17.3 a couple of years ago. No anorexia since my body fat was at a healthy level without any unusual relationship with food, besides being bored with eating and food, sometimes forgetting to eat since I was busy doing something. I'm currently at 18.2.

What's weird is that my eating habits remained the same for years but my weight fluctuates. I eat one, sometimes two meals a day. If it's one meal, I'll often but not always, graze healthy snacks like fruit, veggies and nuts which likely adds up to a meal. Breakfast can smother itself in a torturous death. I hate eating in the morning likely the product of being forced to eat breakfast by my parents.
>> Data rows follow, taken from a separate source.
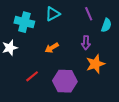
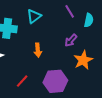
purple arrow: (86, 43) -> (71, 40), turned 48
orange arrow: (52, 48) -> (38, 50), turned -56

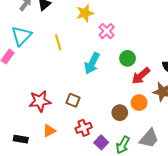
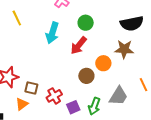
red arrow: (141, 76) -> (79, 45), moved
brown square: (73, 100) -> (31, 88), moved
purple square: (101, 142) -> (73, 107), turned 32

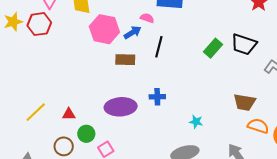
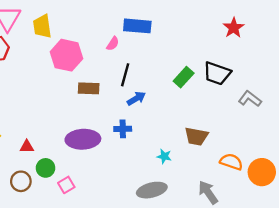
pink semicircle: (147, 18) -> (113, 44), turned 104
blue arrow: (133, 32) -> (136, 98), moved
brown trapezoid: (245, 102) -> (196, 136), moved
It's likely the cause of my dislike for milk too since I like other dairy products.


----------



## letsrunlikecrazy (Sep 21, 2015)

Around 18 as a teenager. That was when I used to sit at home in front of the computer all day and only eat what my parents fed me (mostly rice with veggies and meat), plus the occasional bag of chips. I had no muscle mass. Currently, it's around 20. The gained weight is from 1. eating takeout, and 2. being a bit more physically active on average, although I don't work out.


----------



## dulcinea (Aug 22, 2011)

It was 19, when I was in my early teens, and I ate pretty much whatever I wanted.
Although, I remember stuff like mcdonald's was merely an occasional treat, and not typical family dinner, and I ate at home most of the time, but I did drink Coke until my teeth rotted haha. Ah to have the metabolism of a teenager again.


----------



## Electra (Oct 24, 2014)

dulcinea said:


> It was 19, when I was in my early teens, and I ate pretty much whatever I wanted.
> Although, I remember stuff like mcdonald's was merely an occasional treat, and not typical family dinner, and I ate at home most of the time, but I did drink Coke until my teeth rotted haha. Ah to have the metabolism of a teenager again.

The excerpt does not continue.